- Folha de S. Paulo
Imagine um pequeno partido que tenha passado dez anos lutando para associar sua imagem a ideais de esquerda e causas libertárias, como o direito ao aborto e o combate à homofobia e a outras formas de intolerância. Agora imagine que este mesmo partido tenha eleito um deputado que fez campanha em quartéis, defendeu um general como ministro da Defesa e comemorou sua diplomação tirando "selfies" com Jair Bolsonaro, porta-voz da direita raivosa no Congresso.
Aconteceu no PSOL, que vive uma crise antes mesmo da posse do cabo Benevuto Daciolo, eleito no Rio de Janeiro com 49.831 votos. Líder da greve dos bombeiros de 2011, ele ajudou a ampliar a bancada federal da legenda de 3 para 5 deputados. Mesmo assim, há quem aposte que sua permanência não vá durar mais que alguns meses.
O choque de culturas começou às vésperas da eleição, quando o evangélico Daciolo fez circular um vídeo em que pedia votos com a Bíblia em punho. "Jesus está na nossa batalha. Homem nenhum pode parar esse movimento", pregava, com tom de pastor, antes de puxar uma oração de olhos fechados.
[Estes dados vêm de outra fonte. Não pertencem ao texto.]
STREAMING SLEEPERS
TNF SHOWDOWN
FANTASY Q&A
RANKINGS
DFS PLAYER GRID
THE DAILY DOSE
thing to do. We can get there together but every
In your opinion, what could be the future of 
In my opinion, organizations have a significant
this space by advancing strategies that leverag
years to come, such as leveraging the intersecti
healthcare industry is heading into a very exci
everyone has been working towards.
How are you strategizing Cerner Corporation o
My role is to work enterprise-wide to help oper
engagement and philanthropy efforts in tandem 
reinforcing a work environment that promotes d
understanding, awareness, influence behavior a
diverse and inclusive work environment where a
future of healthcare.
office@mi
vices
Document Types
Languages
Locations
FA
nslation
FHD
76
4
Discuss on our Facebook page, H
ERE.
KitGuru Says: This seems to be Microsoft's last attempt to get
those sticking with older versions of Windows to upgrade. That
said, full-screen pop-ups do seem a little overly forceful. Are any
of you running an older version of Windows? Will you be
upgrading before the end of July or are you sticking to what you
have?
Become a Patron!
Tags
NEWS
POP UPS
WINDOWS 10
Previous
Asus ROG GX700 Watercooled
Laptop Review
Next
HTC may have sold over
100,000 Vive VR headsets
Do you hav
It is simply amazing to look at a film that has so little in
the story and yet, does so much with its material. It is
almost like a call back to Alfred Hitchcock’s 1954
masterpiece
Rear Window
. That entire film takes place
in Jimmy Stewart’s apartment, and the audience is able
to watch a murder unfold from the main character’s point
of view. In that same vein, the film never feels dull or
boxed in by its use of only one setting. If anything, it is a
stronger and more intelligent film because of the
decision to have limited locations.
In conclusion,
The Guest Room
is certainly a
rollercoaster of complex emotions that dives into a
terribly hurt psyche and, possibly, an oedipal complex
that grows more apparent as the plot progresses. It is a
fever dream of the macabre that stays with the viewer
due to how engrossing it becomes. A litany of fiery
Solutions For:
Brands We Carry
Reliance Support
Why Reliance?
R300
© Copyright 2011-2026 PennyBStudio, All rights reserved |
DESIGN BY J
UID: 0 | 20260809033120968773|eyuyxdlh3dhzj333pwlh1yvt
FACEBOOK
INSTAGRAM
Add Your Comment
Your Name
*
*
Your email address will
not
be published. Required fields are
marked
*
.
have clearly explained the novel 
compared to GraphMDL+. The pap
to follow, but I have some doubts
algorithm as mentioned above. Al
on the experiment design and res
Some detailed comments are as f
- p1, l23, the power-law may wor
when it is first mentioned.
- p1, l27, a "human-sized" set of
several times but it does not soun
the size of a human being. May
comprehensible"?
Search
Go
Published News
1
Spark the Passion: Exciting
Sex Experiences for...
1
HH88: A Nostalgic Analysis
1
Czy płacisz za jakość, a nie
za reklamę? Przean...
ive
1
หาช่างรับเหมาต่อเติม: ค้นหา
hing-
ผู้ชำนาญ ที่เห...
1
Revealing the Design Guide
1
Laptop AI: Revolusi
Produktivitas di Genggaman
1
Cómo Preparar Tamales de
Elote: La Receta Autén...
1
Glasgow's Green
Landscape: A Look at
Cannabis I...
Eleito, o cabo criticou a subordinação dos militares a um ministro civil e chamou o sistema político brasileiro de "falsa democracia". A gota d"água foi a "selfie" com Bolsonaro, visto como a antítese do PSOL. Dias antes, o partido havia pedido sua cassação por afirmar que uma colega "não merece ser estuprada". Agora seus dirigentes se dividem entre os que sonham em enquadrar Daciolo e os que consideram inevitável expulsá-lo.
O PSOL já flertou com a autodestruição ao deixar que disputas internas afastassem políticos com mais conteúdo, como Heloisa Helena e Randolfe Rodrigues. Nos próximos anos, terá que escolher entre manter a pureza ideológica e continuar nanico ou flexibilizar os critérios de filiação para crescer, sob o risco de virar mais uma sigla igual às outras. O caso do bombeiro ajudará a definir o futuro do partido.